They missed the blessing in the lesson...."Neither do I condemn you; go and sin no more." They had her dead to rights. She was guilty. She did it. They knew it. Jesus knew it. And she knew that He knew it. But Jesus KNEW her past the sin to her soul...and that was His concern. Her soul. Not her sin. Grab hold to that. The soul. Not the sin. "Go. And sin no more."

So. My test is a part of my testimony. I can't clean it up for anyone. I can't make it easier to swallow. It is what it is. I know it. Jesus knows it. And I won't sugarcoat it for anyone. Because when you know what God says about you DESPITE your mess...it's hard to care what people say about you TO SPITE you of your mess.

Besides. If I can't be brutally honest about the depths of my BEEN THROUGH...how can I expect people to be able to wrap their minds around my BREAK THROUGH.

God dropped a song in my spirit..."Life and Favor"...by the Reverend John P. Kee and New Life... watch it here... https://youtu.be/x_0E_SmIg3A ...and it goes...

I’m delivered, here’s my story
Life and Favor upon me He brought me out
You don’t know it, let me tell it
Life and favor upon me He brought me out

God of Mercy He who loves me
Life and favor upon me He brought me out
Oh how wondrous is my story
Life and favor He brought me out

Can’t imagine what I’ve gone through
Life and favor upon me He brought me out
Can’t imagine what I’ve gone through
Can’t imagine.

And you know it was a praise party for the rest of the ride home, right?

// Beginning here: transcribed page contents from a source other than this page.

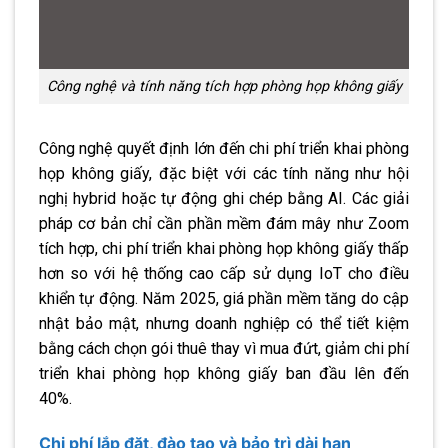
Công nghệ và tính năng tích hợp phòng họp không giấy
Công nghệ quyết định lớn đến chi phí triển khai phòng
họp không giấy, đặc biệt với các tính năng như hội
nghị hybrid hoặc tự động ghi chép bằng AI. Các giải
pháp cơ bản chỉ cần phần mềm đám mây như Zoom
tích hợp, chi phí triển khai phòng họp không giấy thấp
hơn so với hệ thống cao cấp sử dụng IoT cho điều
khiển tự động. Năm 2025, giá phần mềm tăng do cập
nhật bảo mật, nhưng doanh nghiệp có thể tiết kiệm
bằng cách chọn gói thuê thay vì mua đứt, giảm chi phí
triển khai phòng họp không giấy ban đầu lên đến
40%.
Chi phí lắp đặt, đào tạo và bảo trì dài hạn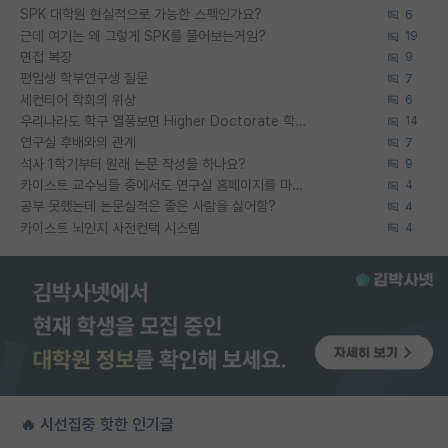
SPK 대학원 현실적으로 가능한 스펙인가요?
6
근데 여기는 왜 그렇게 SPK를 물어보는거임?
19
면접 복장
9
편입생 학부연구생 질문
7
세컨티어 학회의 위상
6
우리나라도 학구 열풍보면 Higher Doctorate 학위가 필요하다고 봅니다.
14
연구실 후배와의 관계
7
석사 1학기부터 원래 논문 작성을 하나요?
9
카이스트 교수님들 중에서도 연구실 홈페이지를 마련 안 하신 분들이 계시던데
4
공부 못했는데 논문실적은 좋은 사람을 싫어함?
4
카이스트 뇌인지 사전컨택 시스템
4
🔥 시선집중 핫한 인기글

Side note: There will be those who won't like me after I share my testimony. There will be those who will be offended. There will be those who CONTINUE to hate me. And that's okay. Revelation 12:11 says that we overcome by the blood AND the word of our testimony. And it continues to say that we do not love our lives so much as to shrink from death. Remember...I've been left for dead before.  Death has no sting for me.

Folks need to realize that no amount of pettiness or plots...can kill what God has PURPOSED. You can TRY to leave me for dead...BUT GOD...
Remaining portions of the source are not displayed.